DESCRIPTION OF THE TASK →
The number of lines in the records that include "Applications" is all you should give.

RECORDED INFORMATION →
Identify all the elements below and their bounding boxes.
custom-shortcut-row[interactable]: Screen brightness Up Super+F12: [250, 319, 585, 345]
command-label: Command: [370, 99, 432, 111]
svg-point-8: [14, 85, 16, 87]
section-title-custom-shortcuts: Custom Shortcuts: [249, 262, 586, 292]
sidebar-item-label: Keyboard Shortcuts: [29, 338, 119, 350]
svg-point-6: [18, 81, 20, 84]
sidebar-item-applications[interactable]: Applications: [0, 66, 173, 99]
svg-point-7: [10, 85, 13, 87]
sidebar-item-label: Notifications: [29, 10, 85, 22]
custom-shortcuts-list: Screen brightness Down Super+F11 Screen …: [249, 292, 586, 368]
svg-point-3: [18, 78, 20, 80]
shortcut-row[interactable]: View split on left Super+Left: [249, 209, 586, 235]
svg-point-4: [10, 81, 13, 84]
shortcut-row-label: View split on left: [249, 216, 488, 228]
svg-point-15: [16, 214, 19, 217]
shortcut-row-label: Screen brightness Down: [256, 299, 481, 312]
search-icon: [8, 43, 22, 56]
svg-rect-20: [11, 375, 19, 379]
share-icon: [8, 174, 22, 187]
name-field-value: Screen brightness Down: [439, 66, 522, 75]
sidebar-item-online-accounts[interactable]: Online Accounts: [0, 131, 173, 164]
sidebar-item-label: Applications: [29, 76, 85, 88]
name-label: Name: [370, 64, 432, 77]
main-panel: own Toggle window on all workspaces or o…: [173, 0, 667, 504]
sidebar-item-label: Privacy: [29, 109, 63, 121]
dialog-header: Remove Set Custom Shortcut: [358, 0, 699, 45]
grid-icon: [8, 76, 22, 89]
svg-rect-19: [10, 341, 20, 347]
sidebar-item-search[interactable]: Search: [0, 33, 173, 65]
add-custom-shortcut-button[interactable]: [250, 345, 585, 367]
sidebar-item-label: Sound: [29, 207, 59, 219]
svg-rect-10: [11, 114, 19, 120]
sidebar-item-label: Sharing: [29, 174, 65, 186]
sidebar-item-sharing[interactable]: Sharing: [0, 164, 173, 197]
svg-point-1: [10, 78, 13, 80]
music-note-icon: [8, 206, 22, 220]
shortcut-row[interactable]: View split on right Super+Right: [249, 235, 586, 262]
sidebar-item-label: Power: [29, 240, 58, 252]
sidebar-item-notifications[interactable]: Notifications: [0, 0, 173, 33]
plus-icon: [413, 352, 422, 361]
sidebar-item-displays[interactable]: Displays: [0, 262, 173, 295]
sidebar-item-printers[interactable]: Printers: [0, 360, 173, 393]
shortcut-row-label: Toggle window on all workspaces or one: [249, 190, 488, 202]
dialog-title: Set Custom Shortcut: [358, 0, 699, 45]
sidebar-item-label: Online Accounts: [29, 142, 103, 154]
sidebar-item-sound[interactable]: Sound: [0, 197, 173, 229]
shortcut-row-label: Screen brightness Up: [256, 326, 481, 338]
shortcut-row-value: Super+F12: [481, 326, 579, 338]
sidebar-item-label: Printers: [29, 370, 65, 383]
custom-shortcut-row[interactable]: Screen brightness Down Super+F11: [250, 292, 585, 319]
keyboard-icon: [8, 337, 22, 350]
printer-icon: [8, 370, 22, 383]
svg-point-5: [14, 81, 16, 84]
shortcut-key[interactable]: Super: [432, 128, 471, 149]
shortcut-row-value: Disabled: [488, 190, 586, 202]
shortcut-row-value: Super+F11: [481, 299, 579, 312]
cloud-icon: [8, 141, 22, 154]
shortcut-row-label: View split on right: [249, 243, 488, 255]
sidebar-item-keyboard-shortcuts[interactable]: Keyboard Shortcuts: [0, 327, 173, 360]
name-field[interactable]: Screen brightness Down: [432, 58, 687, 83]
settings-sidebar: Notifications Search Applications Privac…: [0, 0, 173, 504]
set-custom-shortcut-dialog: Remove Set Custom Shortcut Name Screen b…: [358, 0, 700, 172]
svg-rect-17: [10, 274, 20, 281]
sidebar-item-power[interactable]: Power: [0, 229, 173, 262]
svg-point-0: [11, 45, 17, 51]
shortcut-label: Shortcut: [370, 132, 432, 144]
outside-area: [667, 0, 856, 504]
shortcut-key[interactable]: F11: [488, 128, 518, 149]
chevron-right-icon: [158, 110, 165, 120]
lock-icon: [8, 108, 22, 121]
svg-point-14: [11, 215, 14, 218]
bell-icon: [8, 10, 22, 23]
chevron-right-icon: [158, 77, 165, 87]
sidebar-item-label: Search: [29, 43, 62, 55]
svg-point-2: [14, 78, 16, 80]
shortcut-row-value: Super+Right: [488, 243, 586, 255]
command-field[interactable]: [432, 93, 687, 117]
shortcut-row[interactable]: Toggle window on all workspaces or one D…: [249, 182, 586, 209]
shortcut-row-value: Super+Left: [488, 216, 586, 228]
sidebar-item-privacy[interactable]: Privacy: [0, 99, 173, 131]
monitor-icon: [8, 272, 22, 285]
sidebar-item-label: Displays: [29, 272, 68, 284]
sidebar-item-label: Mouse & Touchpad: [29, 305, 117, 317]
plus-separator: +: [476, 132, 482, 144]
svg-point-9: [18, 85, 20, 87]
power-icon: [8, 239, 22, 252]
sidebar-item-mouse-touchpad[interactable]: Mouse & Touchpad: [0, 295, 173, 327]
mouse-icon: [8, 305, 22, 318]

TASK RESULT →
3